Cours d’agriculture (Rozier)/ÉBRANCHEMENT, ÉBRANCHER

Hôtel Serpente (Tome quatrièmep. 106-107).


ÉBRANCHEMENT, ÉBRANCHER. C’est couper ou rompre les branches d’un arbre, les détacher. L’Ordonnance des eaux & forêts veut que l’on condamne ceux qui ont ébranché ou dégradé des arbres dans une forêt, aux mêmes amendes que s’ils les avoient abattus. Toute amputation considérable faite à un arbre lorsqu’il commence, ou qu’il est en pleine sève, lui est toujours préjudiciable, & souvent funeste. C’est la raison pour laquelle, en concluant du grand au petit, les chèvres, les moutons, &c. causent un si grand dégât, lorsque à cette époque ils broutent les jeunes pousses des bois.

L’ébranchement a lieu ou par la malice ou ignorance de celui qui ébranche, & par l’effet de météores.
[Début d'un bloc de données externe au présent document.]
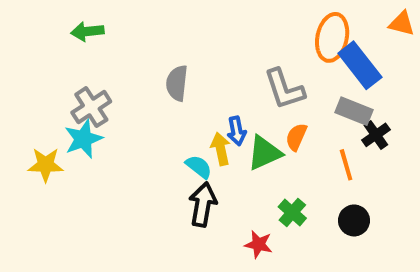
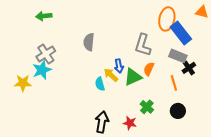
gray L-shape: (284, 89) -> (143, 45), turned 35
yellow arrow: (221, 149) -> (111, 75), turned -35
cyan semicircle: (199, 167) -> (100, 84), turned -144
black arrow: (203, 205) -> (102, 122), moved

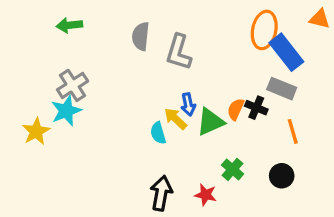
gray semicircle: (89, 42) -> (141, 36), moved
gray L-shape: (143, 45) -> (179, 52), moved
black cross: (189, 68) -> (256, 108), moved, turned -32
yellow star: (23, 83) -> (36, 131), turned -30
orange line: (174, 83) -> (293, 131), moved

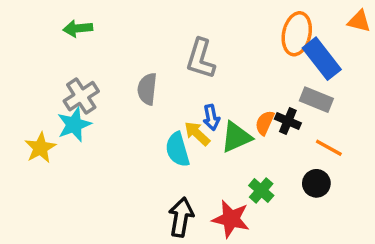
gray semicircle: (141, 36) -> (147, 89), moved
orange line: (293, 131) -> (329, 148), turned -45
cyan semicircle: (158, 133) -> (177, 150), size x1.4
black circle: (282, 176) -> (316, 183), moved
red star: (206, 195) -> (231, 219), size x1.5

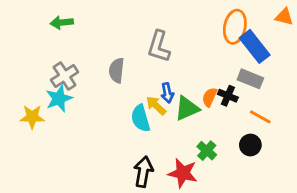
yellow star: (40, 148) -> (32, 117), turned 30

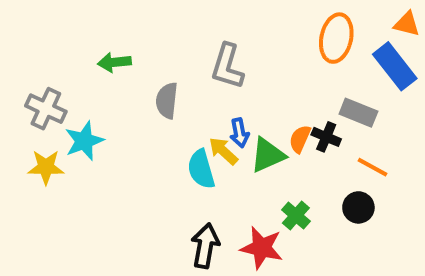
green arrow: (62, 23) -> (114, 62), moved
blue rectangle: (255, 46) -> (395, 66), moved
gray cross: (65, 76) -> (46, 109), moved, turned -32

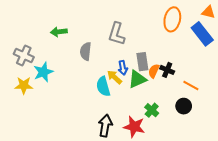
gray rectangle: (358, 113) -> (142, 62), moved, turned 60

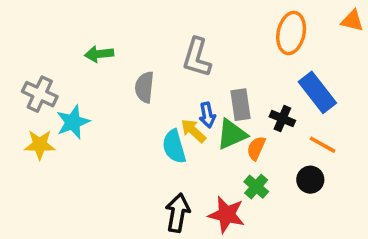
blue rectangle: (202, 34) -> (317, 92), moved
orange semicircle: (154, 71) -> (256, 148), moved

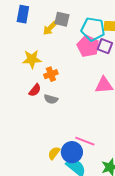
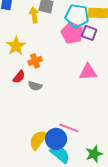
yellow arrow: (50, 28) -> (34, 15), turned 126
yellow star: (32, 59) -> (16, 46), turned -30
yellow semicircle: (54, 153) -> (38, 140), size x1.5

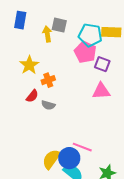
purple square: (89, 33) -> (102, 64), moved

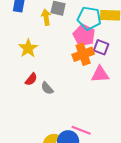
orange cross: (48, 80) -> (83, 54), moved, size x1.5
gray semicircle: (48, 105) -> (47, 88), turned 32

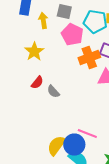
yellow arrow: (46, 17) -> (43, 20), moved
pink pentagon: (84, 35) -> (72, 34), moved

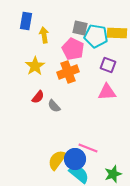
gray square: (64, 12) -> (80, 28), moved
orange cross: (89, 58) -> (68, 72), moved

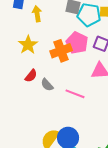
pink pentagon: (73, 49) -> (77, 43), moved
pink line: (88, 148) -> (75, 94), moved

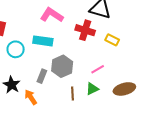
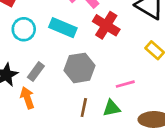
red cross: (85, 30) -> (106, 25), moved
gray rectangle: (42, 76) -> (36, 72), moved

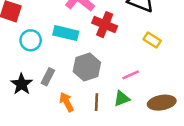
orange arrow: (27, 98) -> (67, 102), moved

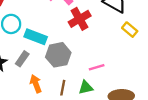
red cross: (105, 25) -> (80, 19), turned 30
cyan rectangle: (66, 33) -> (36, 37), moved
yellow rectangle: (152, 40) -> (130, 30), moved

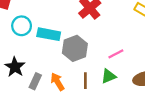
gray rectangle: (22, 59) -> (35, 81), moved

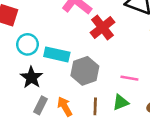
pink line: (116, 54) -> (129, 78), turned 35
black star: (15, 67) -> (31, 77), moved

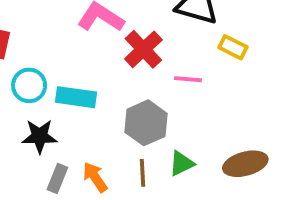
gray hexagon: (85, 71) -> (146, 123), moved
black star: (31, 77) -> (40, 136), turned -30
pink line: (129, 78) -> (188, 79), moved

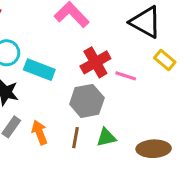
red cross: (143, 49) -> (95, 62), moved

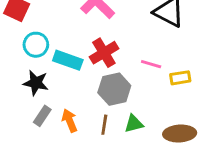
yellow rectangle: (165, 60) -> (180, 78), moved, turned -48
red cross: (95, 62) -> (104, 53), moved

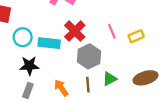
pink line: (151, 64) -> (112, 31), turned 64
gray rectangle: (42, 116) -> (28, 91), moved

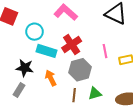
cyan circle: (23, 37) -> (35, 32), moved
orange arrow: (61, 88) -> (51, 78), moved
La foudre frappe un arbre, elle l’ébranche, & presque toujours il en meurt. On connoît l’effet terrible de ces trombes de vent, qui brisent & fracassent tout ce qui s’oppose à leur impétuosité, & se rencontre sur leur passage, tandis que l’arbre voisin est respecté. On doit aussitôt après faire monter des hommes sur ces arbres ; armés de haches ou autres instrumens tranchans, ils abattront toutes les branches cassées ou tordues, & couperont jusqu’au vif, afin que les arbres déshonorés puissent encore profiter de la sève, & pousser de nouveaux bourgeons.
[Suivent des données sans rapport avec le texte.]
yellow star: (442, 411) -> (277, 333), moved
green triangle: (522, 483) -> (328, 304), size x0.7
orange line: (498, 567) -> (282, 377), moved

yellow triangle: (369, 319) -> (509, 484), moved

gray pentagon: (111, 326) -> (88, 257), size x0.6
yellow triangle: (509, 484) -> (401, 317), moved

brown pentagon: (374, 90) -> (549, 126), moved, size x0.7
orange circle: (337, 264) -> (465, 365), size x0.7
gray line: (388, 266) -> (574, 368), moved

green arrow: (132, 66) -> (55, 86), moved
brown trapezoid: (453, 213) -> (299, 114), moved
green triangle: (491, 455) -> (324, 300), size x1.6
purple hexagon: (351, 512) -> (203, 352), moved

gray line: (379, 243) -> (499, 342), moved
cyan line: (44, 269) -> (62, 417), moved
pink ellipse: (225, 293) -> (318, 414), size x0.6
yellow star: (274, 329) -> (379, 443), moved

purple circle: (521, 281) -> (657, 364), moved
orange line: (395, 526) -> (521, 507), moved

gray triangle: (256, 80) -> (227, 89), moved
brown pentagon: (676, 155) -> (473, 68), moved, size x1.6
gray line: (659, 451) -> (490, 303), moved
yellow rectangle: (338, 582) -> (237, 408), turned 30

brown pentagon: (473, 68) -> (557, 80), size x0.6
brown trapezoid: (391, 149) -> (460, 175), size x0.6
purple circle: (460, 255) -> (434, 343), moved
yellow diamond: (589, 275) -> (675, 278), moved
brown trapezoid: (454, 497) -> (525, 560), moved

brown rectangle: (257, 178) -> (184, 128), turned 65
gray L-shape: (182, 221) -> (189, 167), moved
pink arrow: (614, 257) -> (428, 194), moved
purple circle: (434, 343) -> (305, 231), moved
Si on veut réparer le mal fait à un arbre précieux, & que ses branches soient simplement éclatées, & sa tête défigurée, il est possible de rejoindre les parties, de les envelopper après leur réunion avec l’onguent de St. Fiacre, de recouvrir le tout avec des éclisses, & de les maintenir au moyen des ligatures ; alors, donnant deux ou plusieurs tuteurs à cette ou à ces branches, leur plaie se cicatrisera, peu à peu l’écorce se réunira ; enfin, la branche, conservée dans sa forme & dans la direction de ses rameaux, conservera à la tête de cet arbre précieux, la même forme qu’il avoit auparavant.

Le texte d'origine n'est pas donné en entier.